Voici l'intégralité du discours du maire de Saint-Denis, Gilbert Annette, prononcé devant le président de la République, François Hollande. Basé sur trois lettres, A comme Activité, I comme Identité et R comme Responsabilité, Gilbert Annette a détaillé ses attentes pour la Réunion:

Ecrit par SH – le vendredi 22 août 2014 à 06H56

Monsieur le Président de la République
Madame la Ministre
Mesdames, Messieurs les Parlementaires
Monsieur le Préfet,
Monsieur le Président du Conseil Régional,
Madame la Présidente du Conseil Général,
Madame, Messieurs les Maires
Mesdames, Messieurs les Elus
Mesdames, Messieurs les représentations diplomatiques, consulaires, administratives et associatives
Mesdames, Messieurs

C’est avec une vive émotion que je vous reçois dans notre belle Mairie de Saint-Denis, émotion amplifiée par cette cérémonie en mémoire de tous les Réunionnais tombés pour la France que nous venons de vivre.
C’est un rappel de ce qui nous lie à la France, ce qui fait de nous des Français à part entière, au-delà de nos lois ou des cartes d’identités que nous portons, c’est une histoire commune, et surtout le fait que nos aïeuls aient versé ensemble leur sang pour défendre notre patrie, notre république et ses valeurs.

En ce centenaire du début de la 1ère Guerre Mondiale, j’ai une pensée pour Amable Annette, mon père, qui en 1917, à 19 ans, s’engagea à Saint-Benoît pour défendre la Patrie.

A cet instant, j’ai aussi une pensée pour Anthony, Mathieu, Alexandre, Emmanuel, et Johan, le Dionysien, tous les 5 tombés en Afghanistan dans les rangs de l’armée française.

Je souhaite profiter de ce mot d’accueil, en présence de l’ensemble des élus et forces vives de La Réunion, pour partager avec vous, Monsieur le Président, le plus grand défi auquel nous devons faire face, aujourd’hui.

Contrairement aux idées reçues, véhiculées dans les clichés teintés d’ignorance : non,  la misère n’est pas moins pénible au soleil.
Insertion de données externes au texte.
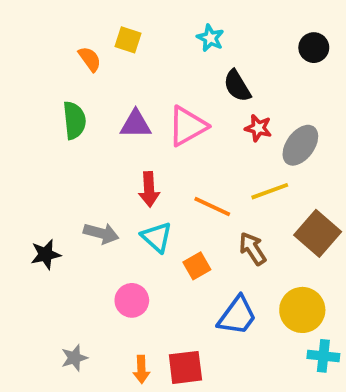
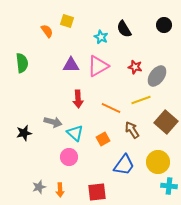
cyan star: (210, 38) -> (101, 37), moved
black semicircle: (237, 86) -> (124, 29), moved
green semicircle: (74, 120) -> (22, 63), moved
cyan triangle: (157, 237) -> (75, 133), moved
orange arrow: (141, 369) -> (60, 190), moved

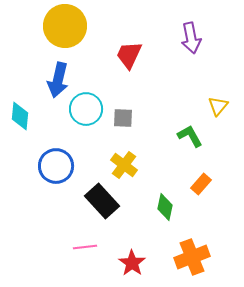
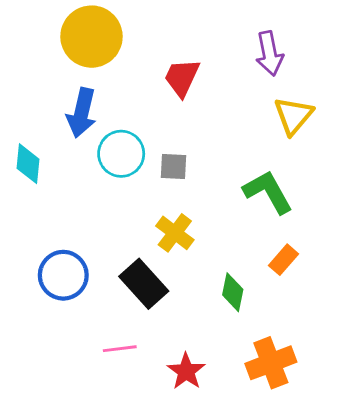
yellow triangle: (218, 106) -> (293, 116), moved, size x1.4
green L-shape: (190, 136) -> (268, 192), size x1.4
blue circle: (56, 166) -> (63, 275), moved

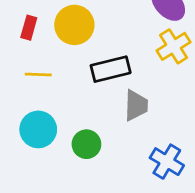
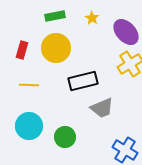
gray trapezoid: (136, 105) -> (102, 108), turned 65

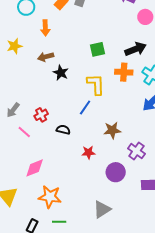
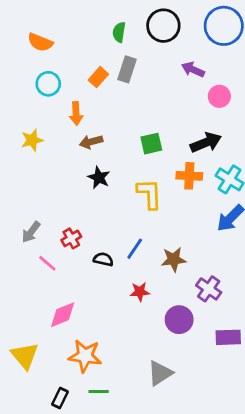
brown arrow: (46, 57) -> (91, 142), moved
blue line: (85, 107) -> (135, 249), moved

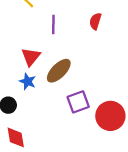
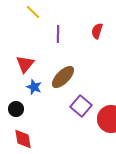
red triangle: (31, 57) -> (25, 64), moved
purple square: (78, 102) -> (81, 106), turned -30

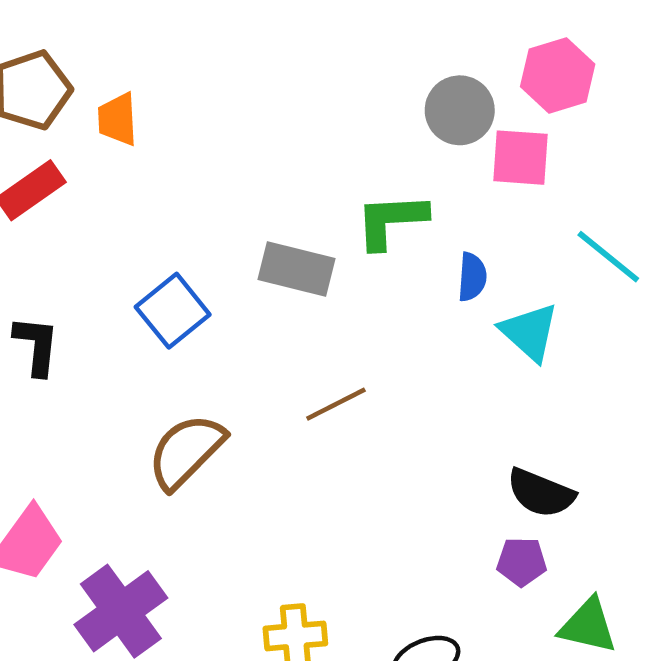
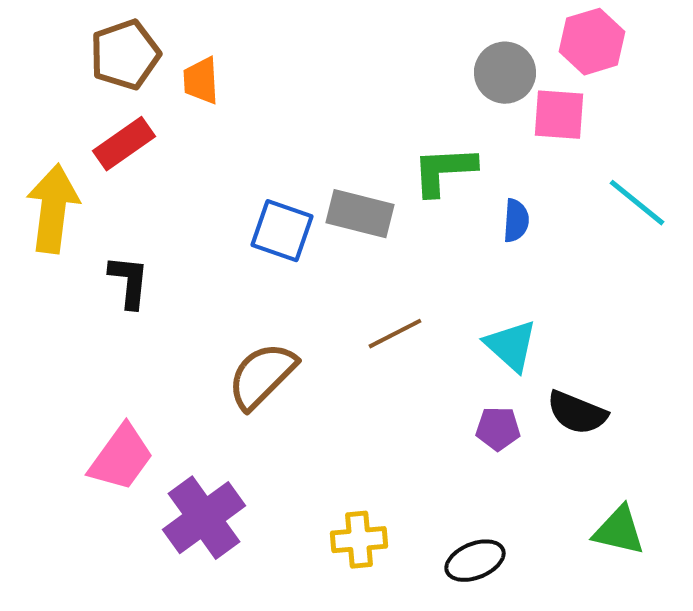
blue square: (173, 311) -> (282, 231), moved, turned -32
cyan triangle: (529, 332) -> (511, 346), moved
purple pentagon: (522, 562) -> (498, 429), moved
Et, à contre-courant de ce que l’on entend encore trop souvent, j’ose réaffirmer un fait simple : notre société réunionnaise, notre peuplement, se sont construits sur une valeur : le travail.

Colons, grands et petits, esclaves, engagés, tous nos ancêtres sont venus, de gré ou de force, à La Réunion pour y travailler. Et générations après générations, dans des conditions de vie misérables, avec le génie qui caractérise les sociétés construites dans la frugalité, nous, Réunionnais, avons bâti une société que vous connaissez et qui fait face à des handicaps structurels reconnus et compensés en partie par l’Europe.

La nécessité de travailler pour vivre dans la dignité fait que la situation actuelle, ici, devient insupportable. Avec un taux de chômage à 29 %, soit 3 fois le taux national et un chômage des jeunes à 60%, soit le plus haut niveau européen.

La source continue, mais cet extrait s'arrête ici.